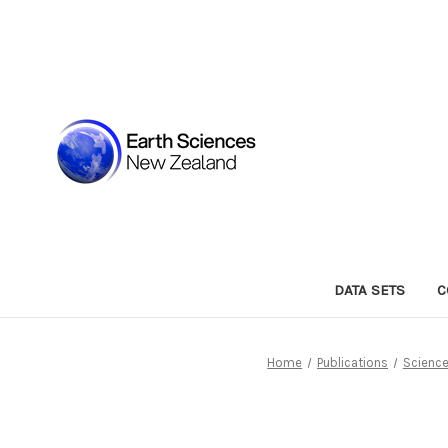
DATA SETS
C
Home
Publications
Science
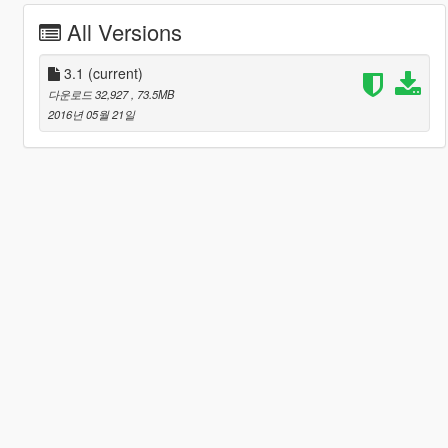
All Versions
3.1
(current)
다운로드 32,927
, 73.5MB
2016년 05월 21일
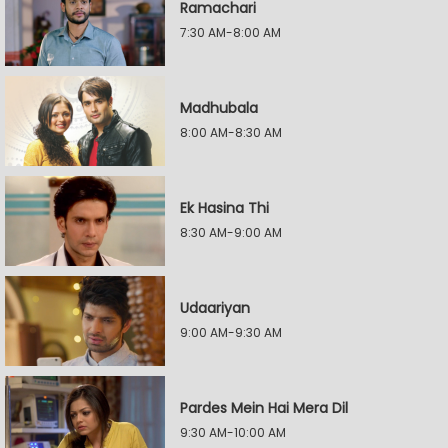
Ramachari
7:30 AM-8:00 AM
Madhubala
8:00 AM-8:30 AM
Ek Hasina Thi
8:30 AM-9:00 AM
Udaariyan
9:00 AM-9:30 AM
Pardes Mein Hai Mera Dil
9:30 AM-10:00 AM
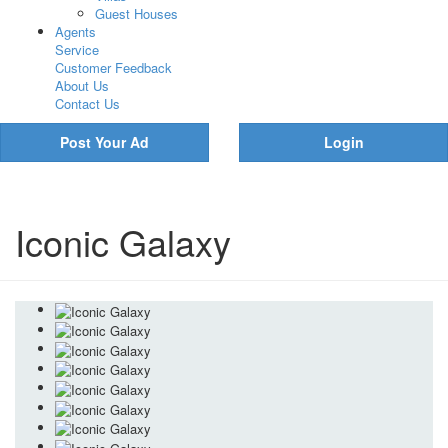
Guest Houses
Agents
Service
Customer Feedback
About Us
Contact Us
Post Your Ad
Login
Iconic Galaxy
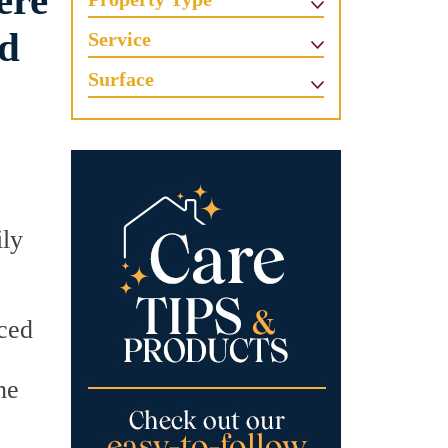
ere
nd
Service
Surface
ily
iced
he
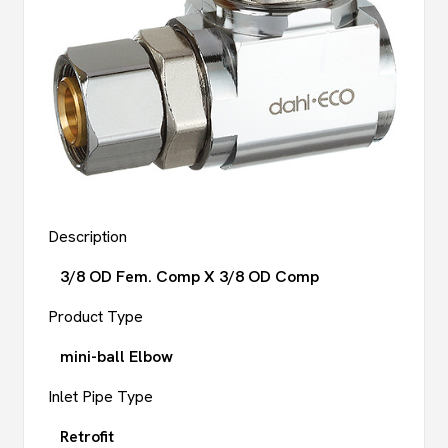
Description
3/8 OD Fem. Comp X 3/8 OD Comp
Product Type
mini-ball Elbow
Inlet Pipe Type
Retrofit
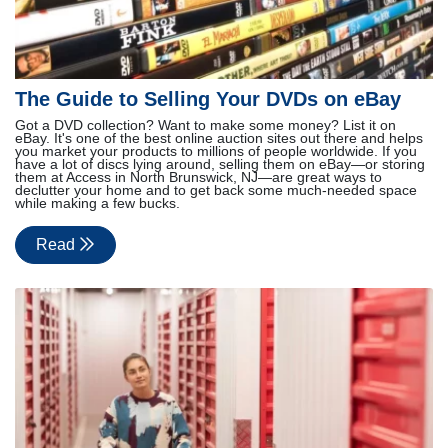
The Guide to Selling Your DVDs on eBay
Got a DVD collection? Want to make some money? List it on
eBay. It's one of the best online auction sites out there and helps
you market your products to millions of people worldwide. If you
have a lot of discs lying around, selling them on eBay—or storing
them at Access in North Brunswick, NJ—are great ways to
declutter your home and to get back some much-needed space
while making a few bucks.
Read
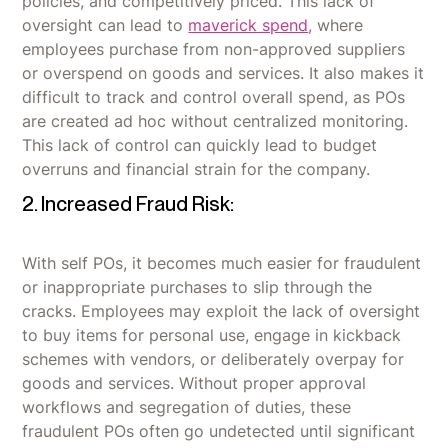
policies, and competitively priced. This lack of
oversight can lead to
maverick spend
, where
employees purchase from non-approved suppliers
or overspend on goods and services. It also makes it
difficult to track and control overall spend, as POs
are created ad hoc without centralized monitoring.
This lack of control can quickly lead to budget
overruns and financial strain for the company.
2. Increased Fraud Risk:
With self POs, it becomes much easier for fraudulent
or inappropriate purchases to slip through the
cracks. Employees may exploit the lack of oversight
to buy items for personal use, engage in kickback
schemes with vendors, or deliberately overpay for
goods and services. Without proper approval
workflows and segregation of duties, these
fraudulent POs often go undetected until significant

Action item.
Which lines in the data above contain "them"? Show each one.

Exercise response.
have a lot of discs lying around, selling them on eBay—or storing
them at Access in North Brunswick, NJ—are great ways to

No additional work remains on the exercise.